CAMBRIDGE, MA—Artificial lung assist devices have been called life-savers for people who suffer respiratory failure. But such devices carry potential risks, including blood clots, bleeding and sepsis. The answer for improving a device’s function while reducing side effects may lie in engineering it so that it more closely mimics the human lung.
Draper has done just that, making advances in an artificial lung technology called extracorporeal membrane oxygenation, or ECMO. During ECMO, blood is drawn from the patient’s vascular system and circulated outside the body by a mechanical pump through an oxygenator and heat exchanger. Carbon dioxide (CO2) is removed and oxygen-saturated blood is returned to the body.
In spite of decades of advances, ECMO still suffers from limitations. The device can become clogged with blood clots, which diminishes the membrane’s ability to transfer oxygen and CO2. ECMO can experience inconsistent blood flow and pressure across the device, and require high levels of anticoagulant, which can cause bleeding problems. Experts agree that reducing complications will improve outcomes for ECMO patients.
To develop its artificial lung technology, Draper tapped into biomimetics, an interdisciplinary field in which principles from engineering, chemistry and biology are applied to the synthesis of materials, synthetic systems and machines that have functions that mimic biological processes.
Draper fabricated silicone layers, patterned with either blood channel or gas channel networks, and bonded them together with an intervening thin gas transfer membrane. The multiple sandwich structures were stacked into a three-dimensional network joined by biomimetic blood distribution manifolds to produce a fully 3D, physiologically inspired blood circuit.

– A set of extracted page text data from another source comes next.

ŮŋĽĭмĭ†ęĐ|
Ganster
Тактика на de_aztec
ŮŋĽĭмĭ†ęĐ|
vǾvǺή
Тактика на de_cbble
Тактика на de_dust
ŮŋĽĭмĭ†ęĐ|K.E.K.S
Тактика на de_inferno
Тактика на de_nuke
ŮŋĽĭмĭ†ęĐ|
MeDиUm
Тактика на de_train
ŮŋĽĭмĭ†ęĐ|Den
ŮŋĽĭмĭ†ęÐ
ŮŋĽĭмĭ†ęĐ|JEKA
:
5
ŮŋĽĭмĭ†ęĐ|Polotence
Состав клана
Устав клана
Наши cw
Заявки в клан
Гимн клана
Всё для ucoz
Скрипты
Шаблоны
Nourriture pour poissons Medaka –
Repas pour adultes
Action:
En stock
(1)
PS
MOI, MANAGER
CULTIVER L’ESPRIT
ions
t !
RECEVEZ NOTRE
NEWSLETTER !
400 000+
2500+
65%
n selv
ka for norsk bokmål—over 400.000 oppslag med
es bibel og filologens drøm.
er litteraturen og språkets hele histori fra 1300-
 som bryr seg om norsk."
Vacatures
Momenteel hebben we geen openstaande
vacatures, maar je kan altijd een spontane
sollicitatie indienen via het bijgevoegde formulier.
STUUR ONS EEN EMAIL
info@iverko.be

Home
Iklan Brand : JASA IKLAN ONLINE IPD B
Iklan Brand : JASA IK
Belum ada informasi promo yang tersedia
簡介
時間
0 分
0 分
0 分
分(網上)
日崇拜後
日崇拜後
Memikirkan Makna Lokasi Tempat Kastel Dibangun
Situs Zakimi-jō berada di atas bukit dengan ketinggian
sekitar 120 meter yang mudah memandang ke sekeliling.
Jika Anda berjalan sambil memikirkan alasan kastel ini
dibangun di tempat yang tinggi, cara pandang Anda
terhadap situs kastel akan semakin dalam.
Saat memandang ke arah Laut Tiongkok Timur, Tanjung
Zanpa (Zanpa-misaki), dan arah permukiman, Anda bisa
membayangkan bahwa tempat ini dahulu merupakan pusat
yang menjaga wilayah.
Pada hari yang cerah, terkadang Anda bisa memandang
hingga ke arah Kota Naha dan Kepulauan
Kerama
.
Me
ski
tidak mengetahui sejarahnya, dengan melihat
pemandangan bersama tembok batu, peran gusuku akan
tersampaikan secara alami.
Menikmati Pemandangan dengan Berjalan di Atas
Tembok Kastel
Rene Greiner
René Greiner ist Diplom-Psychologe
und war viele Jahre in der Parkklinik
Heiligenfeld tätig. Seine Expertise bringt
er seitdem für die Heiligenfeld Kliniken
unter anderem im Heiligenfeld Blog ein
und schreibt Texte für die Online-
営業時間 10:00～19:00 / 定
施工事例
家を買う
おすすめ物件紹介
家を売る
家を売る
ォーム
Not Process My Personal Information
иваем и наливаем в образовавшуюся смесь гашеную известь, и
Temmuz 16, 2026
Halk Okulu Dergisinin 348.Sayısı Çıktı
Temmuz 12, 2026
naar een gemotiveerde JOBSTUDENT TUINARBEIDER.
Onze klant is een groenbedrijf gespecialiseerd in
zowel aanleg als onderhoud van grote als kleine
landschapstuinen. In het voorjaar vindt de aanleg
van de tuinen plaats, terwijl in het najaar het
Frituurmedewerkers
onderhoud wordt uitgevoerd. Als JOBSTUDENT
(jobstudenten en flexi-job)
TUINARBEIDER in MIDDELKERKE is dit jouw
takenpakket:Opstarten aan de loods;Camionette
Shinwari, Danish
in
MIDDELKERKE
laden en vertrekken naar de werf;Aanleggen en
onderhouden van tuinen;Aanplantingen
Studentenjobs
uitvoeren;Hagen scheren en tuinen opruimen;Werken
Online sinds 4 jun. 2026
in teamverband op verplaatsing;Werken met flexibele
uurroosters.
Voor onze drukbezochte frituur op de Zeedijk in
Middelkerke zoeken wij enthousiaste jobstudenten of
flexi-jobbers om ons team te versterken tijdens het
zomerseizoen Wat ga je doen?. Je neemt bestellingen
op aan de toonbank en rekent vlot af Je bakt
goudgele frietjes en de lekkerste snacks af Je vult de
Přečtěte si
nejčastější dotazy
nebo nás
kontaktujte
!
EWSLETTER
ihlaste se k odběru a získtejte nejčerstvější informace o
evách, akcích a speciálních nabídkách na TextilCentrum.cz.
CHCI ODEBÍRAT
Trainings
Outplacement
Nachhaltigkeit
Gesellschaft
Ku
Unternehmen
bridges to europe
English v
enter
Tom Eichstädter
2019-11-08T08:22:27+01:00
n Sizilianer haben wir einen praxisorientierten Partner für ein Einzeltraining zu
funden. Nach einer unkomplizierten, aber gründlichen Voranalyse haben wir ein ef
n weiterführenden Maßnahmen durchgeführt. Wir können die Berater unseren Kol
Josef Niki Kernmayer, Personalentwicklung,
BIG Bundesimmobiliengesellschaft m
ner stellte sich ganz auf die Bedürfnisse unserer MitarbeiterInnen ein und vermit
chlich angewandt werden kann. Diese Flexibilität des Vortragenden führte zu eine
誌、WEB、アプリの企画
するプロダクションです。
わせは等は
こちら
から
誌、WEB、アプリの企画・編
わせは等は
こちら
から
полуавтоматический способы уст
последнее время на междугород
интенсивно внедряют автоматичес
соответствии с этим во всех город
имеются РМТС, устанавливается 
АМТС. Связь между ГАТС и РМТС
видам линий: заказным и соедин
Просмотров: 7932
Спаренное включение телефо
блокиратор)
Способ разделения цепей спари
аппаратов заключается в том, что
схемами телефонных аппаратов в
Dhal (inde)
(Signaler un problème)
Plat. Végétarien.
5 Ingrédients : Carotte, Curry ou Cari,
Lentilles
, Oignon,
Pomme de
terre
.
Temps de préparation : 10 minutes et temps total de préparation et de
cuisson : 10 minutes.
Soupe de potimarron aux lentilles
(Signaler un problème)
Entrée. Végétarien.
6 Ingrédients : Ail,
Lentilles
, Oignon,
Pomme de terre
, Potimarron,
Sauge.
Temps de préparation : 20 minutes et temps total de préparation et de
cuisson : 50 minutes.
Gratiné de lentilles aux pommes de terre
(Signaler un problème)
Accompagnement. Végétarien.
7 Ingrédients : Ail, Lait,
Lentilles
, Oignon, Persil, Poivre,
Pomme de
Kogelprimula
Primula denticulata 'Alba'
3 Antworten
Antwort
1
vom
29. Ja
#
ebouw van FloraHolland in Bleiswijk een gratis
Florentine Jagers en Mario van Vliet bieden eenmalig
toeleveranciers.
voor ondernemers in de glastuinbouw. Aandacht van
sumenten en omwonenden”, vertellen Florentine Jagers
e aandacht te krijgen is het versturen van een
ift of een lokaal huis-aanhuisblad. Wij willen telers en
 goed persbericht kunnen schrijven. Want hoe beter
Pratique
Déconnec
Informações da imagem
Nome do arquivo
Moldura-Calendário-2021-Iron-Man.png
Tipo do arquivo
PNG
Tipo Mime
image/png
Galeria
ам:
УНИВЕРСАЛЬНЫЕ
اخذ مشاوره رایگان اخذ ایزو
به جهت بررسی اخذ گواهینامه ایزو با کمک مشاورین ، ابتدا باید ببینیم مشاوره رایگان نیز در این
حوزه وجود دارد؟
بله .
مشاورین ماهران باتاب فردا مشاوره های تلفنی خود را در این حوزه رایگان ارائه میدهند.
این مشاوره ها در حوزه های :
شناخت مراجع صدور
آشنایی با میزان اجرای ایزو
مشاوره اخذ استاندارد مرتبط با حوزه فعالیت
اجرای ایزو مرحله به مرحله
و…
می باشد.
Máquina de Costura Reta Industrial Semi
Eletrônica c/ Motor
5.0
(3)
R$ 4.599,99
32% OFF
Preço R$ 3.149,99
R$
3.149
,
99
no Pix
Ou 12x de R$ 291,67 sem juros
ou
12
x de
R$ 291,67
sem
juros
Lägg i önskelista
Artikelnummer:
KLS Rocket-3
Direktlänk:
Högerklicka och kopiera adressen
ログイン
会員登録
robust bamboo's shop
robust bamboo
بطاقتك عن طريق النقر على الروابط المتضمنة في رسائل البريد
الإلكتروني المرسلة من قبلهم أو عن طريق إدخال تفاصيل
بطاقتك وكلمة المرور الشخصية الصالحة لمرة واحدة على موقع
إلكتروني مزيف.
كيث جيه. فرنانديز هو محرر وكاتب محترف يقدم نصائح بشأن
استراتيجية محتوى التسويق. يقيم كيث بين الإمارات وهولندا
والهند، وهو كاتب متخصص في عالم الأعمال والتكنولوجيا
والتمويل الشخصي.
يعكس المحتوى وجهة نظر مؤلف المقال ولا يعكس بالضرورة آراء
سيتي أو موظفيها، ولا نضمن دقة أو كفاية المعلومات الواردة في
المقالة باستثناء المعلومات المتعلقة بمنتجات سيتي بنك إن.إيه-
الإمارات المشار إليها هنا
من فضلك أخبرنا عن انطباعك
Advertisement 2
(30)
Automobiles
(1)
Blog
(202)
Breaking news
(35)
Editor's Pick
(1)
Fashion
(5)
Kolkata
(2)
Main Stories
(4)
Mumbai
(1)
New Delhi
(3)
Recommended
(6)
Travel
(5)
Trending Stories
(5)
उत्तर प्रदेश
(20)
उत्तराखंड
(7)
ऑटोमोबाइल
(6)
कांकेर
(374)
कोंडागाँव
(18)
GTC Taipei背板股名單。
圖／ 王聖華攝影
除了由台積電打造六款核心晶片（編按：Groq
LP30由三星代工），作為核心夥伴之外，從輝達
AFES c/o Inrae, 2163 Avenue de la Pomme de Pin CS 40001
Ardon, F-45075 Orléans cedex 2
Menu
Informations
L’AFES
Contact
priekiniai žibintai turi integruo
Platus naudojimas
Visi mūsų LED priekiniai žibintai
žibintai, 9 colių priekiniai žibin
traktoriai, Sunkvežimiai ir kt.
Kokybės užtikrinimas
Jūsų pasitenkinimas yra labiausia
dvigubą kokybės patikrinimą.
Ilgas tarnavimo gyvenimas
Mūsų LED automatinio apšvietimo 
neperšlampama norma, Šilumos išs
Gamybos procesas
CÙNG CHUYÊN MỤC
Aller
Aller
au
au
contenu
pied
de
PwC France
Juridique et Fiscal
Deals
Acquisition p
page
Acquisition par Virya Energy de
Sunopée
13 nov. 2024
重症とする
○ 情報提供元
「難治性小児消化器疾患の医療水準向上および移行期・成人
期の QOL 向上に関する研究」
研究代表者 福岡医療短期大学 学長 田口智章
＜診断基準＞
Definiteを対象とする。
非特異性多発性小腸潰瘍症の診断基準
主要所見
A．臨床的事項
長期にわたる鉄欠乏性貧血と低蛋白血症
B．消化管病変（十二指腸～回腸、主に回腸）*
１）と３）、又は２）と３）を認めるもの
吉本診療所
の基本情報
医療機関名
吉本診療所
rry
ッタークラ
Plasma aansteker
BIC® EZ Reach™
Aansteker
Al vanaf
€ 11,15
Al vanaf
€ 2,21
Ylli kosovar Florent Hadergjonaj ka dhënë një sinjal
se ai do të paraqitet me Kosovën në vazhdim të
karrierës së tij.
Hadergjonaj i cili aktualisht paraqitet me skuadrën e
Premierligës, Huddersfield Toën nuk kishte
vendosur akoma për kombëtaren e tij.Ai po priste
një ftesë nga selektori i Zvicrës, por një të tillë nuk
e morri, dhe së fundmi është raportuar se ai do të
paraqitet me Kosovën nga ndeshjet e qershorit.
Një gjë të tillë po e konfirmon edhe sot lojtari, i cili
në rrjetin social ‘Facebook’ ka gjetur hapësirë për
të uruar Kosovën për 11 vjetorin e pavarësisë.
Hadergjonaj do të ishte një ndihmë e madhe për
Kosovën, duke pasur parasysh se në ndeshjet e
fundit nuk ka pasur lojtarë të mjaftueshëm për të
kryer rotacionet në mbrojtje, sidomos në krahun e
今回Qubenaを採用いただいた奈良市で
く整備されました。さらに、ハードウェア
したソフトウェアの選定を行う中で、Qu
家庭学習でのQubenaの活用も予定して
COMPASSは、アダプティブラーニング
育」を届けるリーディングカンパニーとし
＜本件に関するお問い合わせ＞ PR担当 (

Draper researchers tested the multilayer, microfluidic blood oxygenator at blood flow rates approaching clinically relevant levels. They found that a device coated with anticoagulant significantly decreased thrombus accumulation, and helped to stabilize blood pressure, compared to a device without the coating. In an upcoming paper, Draper reports their oxygenator operated at blood flow rates up to 400 milliliters per minute, the highest ever achieved in a complex microfluidic device.
Overall, Draper’s device maintained critical dimensions such as gas transfer membrane thickness and blood channel geometries, and controlled levels of fluid shear within narrow ranges throughout the cartridge. These design features allowed the device to improve upon a nagging performance issue with ECMO, where contact of blood proteins with artificial surfaces, such as the membrane of the oxygenator or tubing, can cause blood clotting.
Engineer Joe Santos helped design the device, called BLOx. “There is a critical need for low prime-volume, lower flow respiratory support devices. There is also an urgent requirement for simpler, safer and more portable ECMO technologies for treatment of injuries in remote locations, such as battlefields and natural disaster sites. Draper’s technology can transform the way ECMO is being done today,” Santos said.
Jeff Borenstein has been working on biomimetic microfluidic oxygenators for more than a decade at Draper. “We believe microfluidic oxygenators have emerged as a potential promising avenue for improving the efficiency and safety of ECMO. Despite wide use, ECMO is limited in its accessibility because it is extremely complex and difficult to administer. We think our approach is simpler and safer, and will lead to wider use,” Borenstein said.
This work was funded by the U.S. Army Medical Research Acquisition Activity and supported by the U.S. Army through the Peer Reviewed Medical Research Program under award number W81XWH1910518. Draper’s four-year, $4.9 million award is scheduled to run through July 2022. Opinions, interpretations, conclusions, and recommendations are those of the author, and are not necessarily endorsed by the U.S. Army Medical Research Acquisition Activity.